Juice Bars are Reluctant to Reveal the True Costs of Their Products
The true cost of these juice drinks, however, can be obscured. Juice bars offer an intangible sense of connection to the earth, healthy living, and even social status. Most locations are located in beautiful parts of town, near parks or bike trails. It can be challenging for people new to juicing to separate the real financial costs from the intangible cost of feeling better.
While juice bar owners are eager to promote their products as a health-positive lifestyle choice, it is essential to remember that they are still businesses. Juice bar locations need customers willing to pay for the drinks regularly to survive and grow. Those drinks must outweigh the costs of producing them in terms of ingredients and labor if a profit is to be made and sustained. That’s why most juice bar owners will be reluctant to reveal the actual costs of their products.
Food Cost Basics
To figure out the cost of a juice, we must first understand some basics about food costing. When businesses buy ingredients from their suppliers, they need to keep the average cost under 34% of the menu price. This is to ensure that they have enough margin for their desired profit. This means that for every $100 in sales, they are expected to have approximately $34 in food costs. Some juice bars strive to keep their food costs closer to 25%. For example, a juice bar that offers a 16 oz drink for $10 is expected to have a production cost of approximately $2.50 for the glass, including fruit pulp and other ingredientsUnderstandingg food costs will make it easier to figure out how much it costs to juice.
What is the Cost of Making Juice at Home?
Let’s look at a home juicing scenario. If you buy your fruit and vegetables without paying the additional markup charged by expensive grocery stores, the cost of making a 16-oz juice at home is less expensive than buying one at a juice bar. For example, if you buy the following ingredients:
- Two tbsp fresh ginger $0.5
- Two cucumbers $2.00
- A bunch of kale $2.00
- Two lemons $1.00
- Six whole carrots $1.00
The ingredients above will cost a total of $6.50 and will produce approximately two helpings 16-oz of juice. Therefore this brings the cost of 16-oz of juice to $3.25, depending, of course, on your desired pulp content. If you were to buy this juice at a juice bar, assuming that the production cost is 25% of the menu price, then the 16-oz of juice you prepared at the cost of $3.25 at home should cost $13. It’s easy to see how you could be paying up to 3-times as much for a juice by going through a juice bar. This scenario also does not consider the cost of the equipment necessary to juice at home versus a commercial-grade juicer.

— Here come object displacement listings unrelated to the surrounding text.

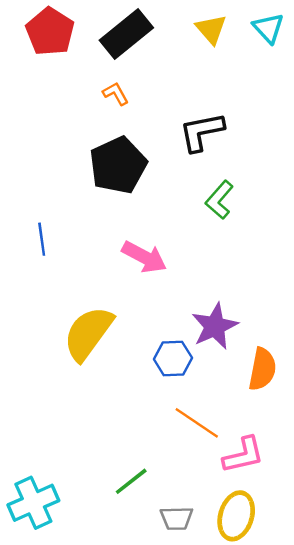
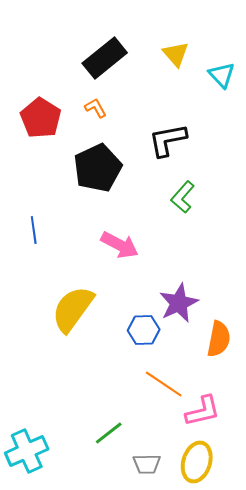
cyan triangle: (268, 28) -> (222, 75), moved
red pentagon: (50, 32) -> (41, 118), moved

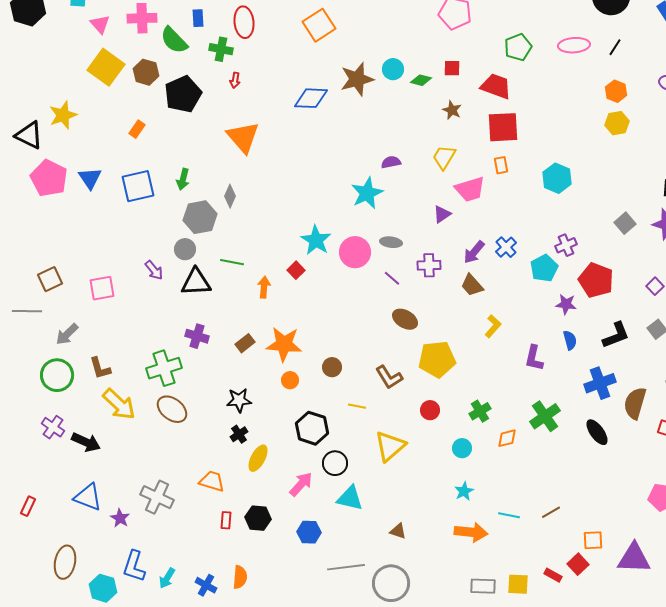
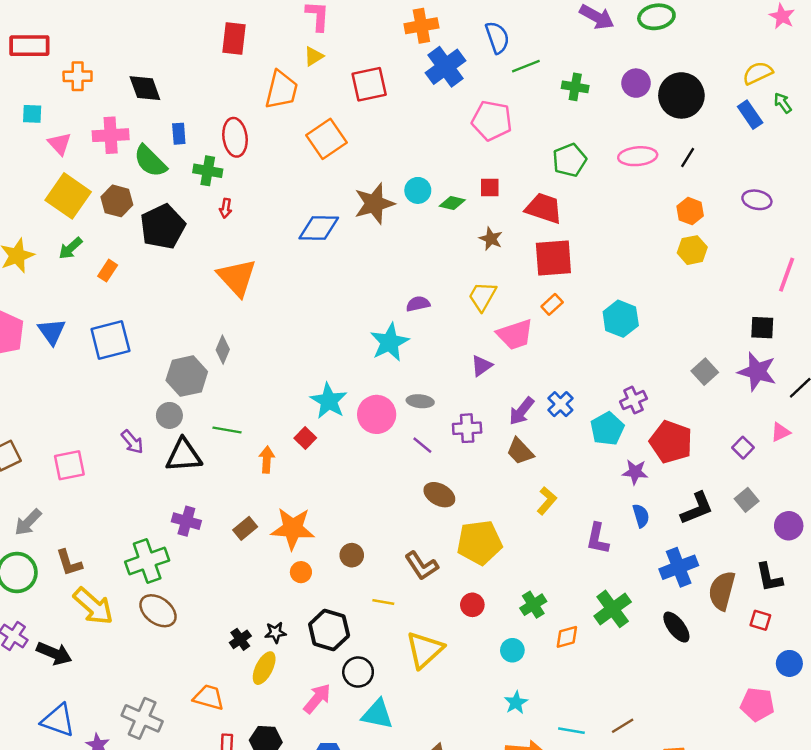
orange rectangle: (501, 165) -> (552, 304), turned 60
green arrow: (183, 179) -> (71, 248), moved, turned 35
black star: (239, 400) -> (275, 632), moved, size x0.7

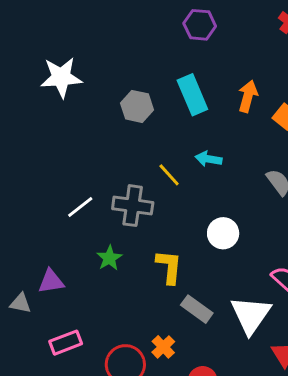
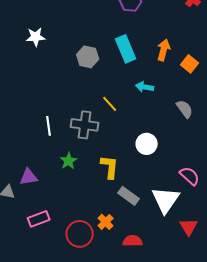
white star: (61, 77) -> (36, 37), size x0.7
cyan arrow: (208, 159) -> (145, 87), moved
white line: (80, 207) -> (49, 126), turned -60

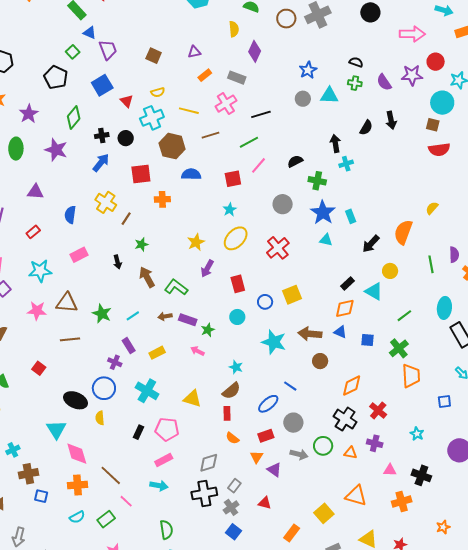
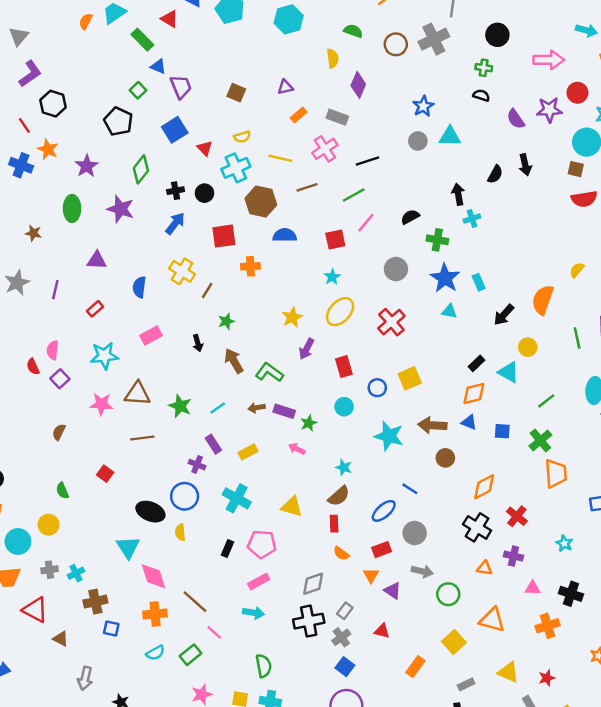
green cross: (355, 83) -> (484, 68), moved
green circle: (323, 446) -> (448, 594), moved

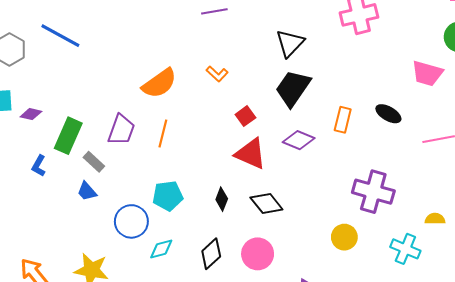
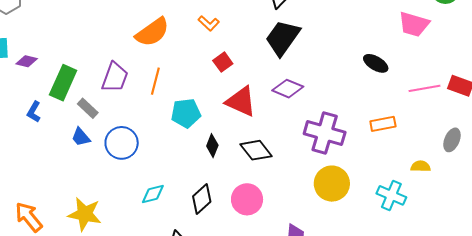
red square: (245, 116) -> (223, 62), moved
orange rectangle: (343, 120) -> (383, 124), moved, turned 65
purple cross: (373, 192) -> (325, 133), moved
cyan pentagon: (168, 196) -> (186, 113), moved
blue circle: (131, 221) -> (122, 143), moved
yellow circle: (344, 237) -> (332, 184), size x1.4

What are the Best Ways to Get the Most Out of Your Homemade Juice?
To get the maximum benefit from the juice, you make at home; the trick is to combine ingredients that will deliver many health benefits to each glass while not being too expensive. For example, kale is quite nutritious, but a bunch will give you only a few ounces of juice. On the other hand, cucumber yields a lot of juice but doesn’t offer as much nutritional value. So, to make the most of these two ingredients, a good suggestion would be to combine them in the juice to get both quantity and quality in one glass. Veggies and fruits that give lots of juice include cucumbers, apples, lemons, and oranges.

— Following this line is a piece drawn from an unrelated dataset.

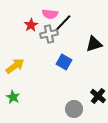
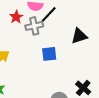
blue square: (64, 62) -> (49, 54), turned -35

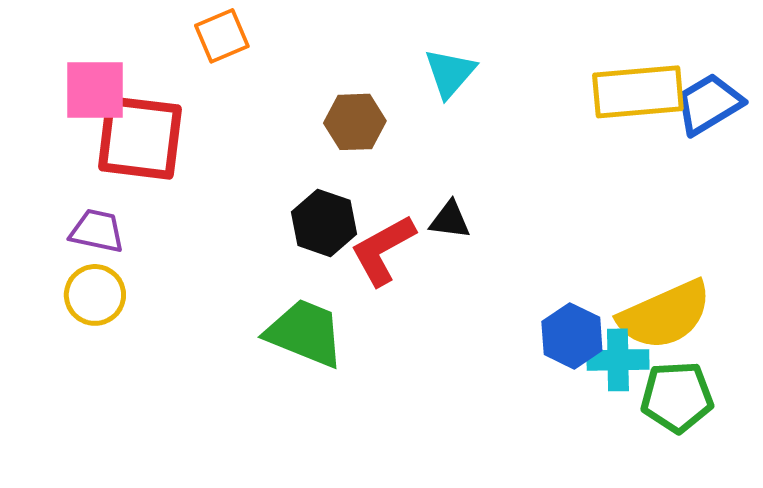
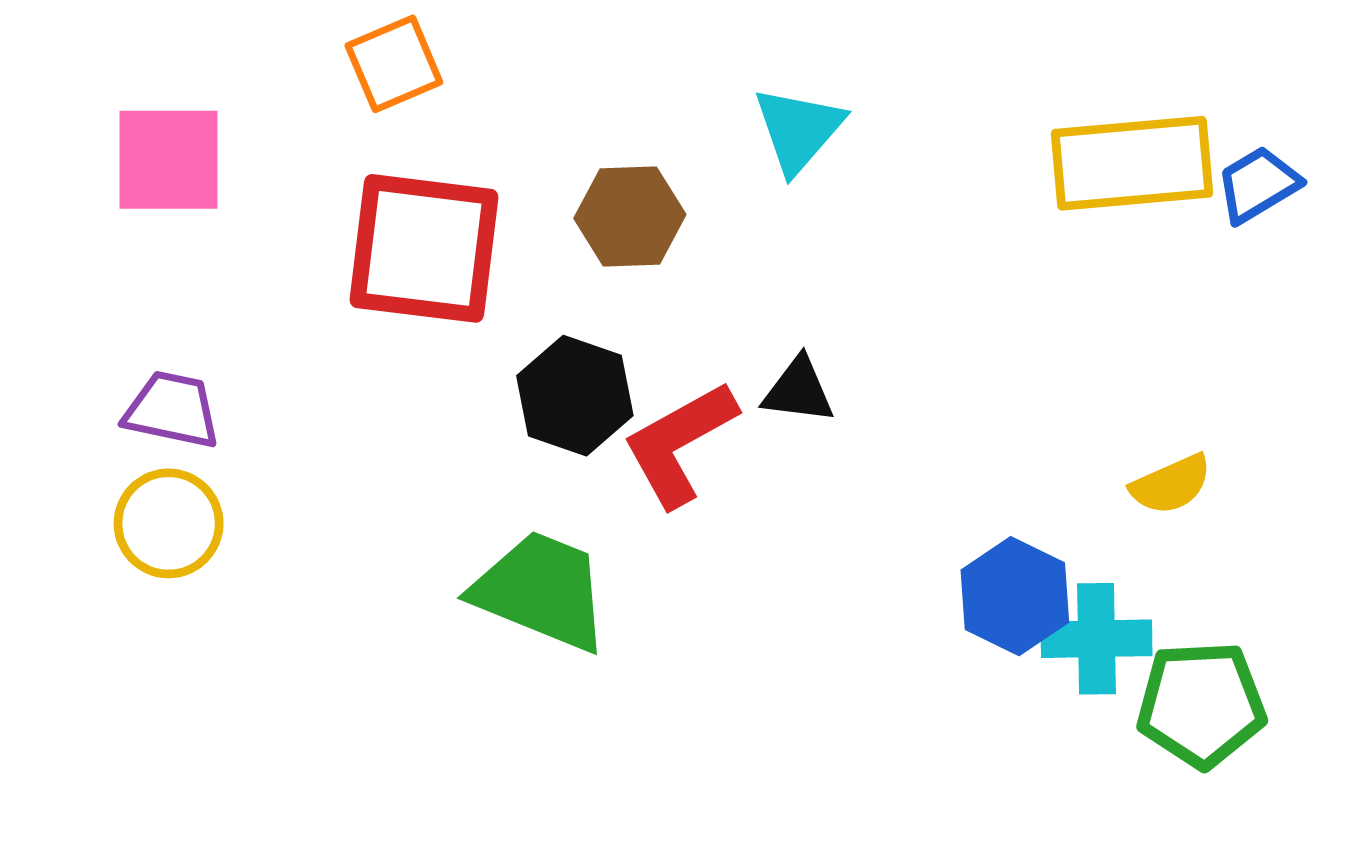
blue trapezoid: (709, 104) -> (1258, 185), size x0.7
red square: (140, 138) -> (424, 248), moved
yellow semicircle: (665, 315) -> (1171, 484), moved, size x0.5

Juice bars are a great way to get your daily dose of vitamins and nutrients, but they’re also expensive. If you want the best value for your money, consider juicing at home instead by following these easy steps:
- buy in-season fruits and vegetables from local markets or farmers’ markets;
- make sure to include cucumbers, apples, lemons, oranges when possible;
- combine ingredients that will give lots of juice while still being nutritious (like kale with cucumber).
With this simple step, you can save time and money!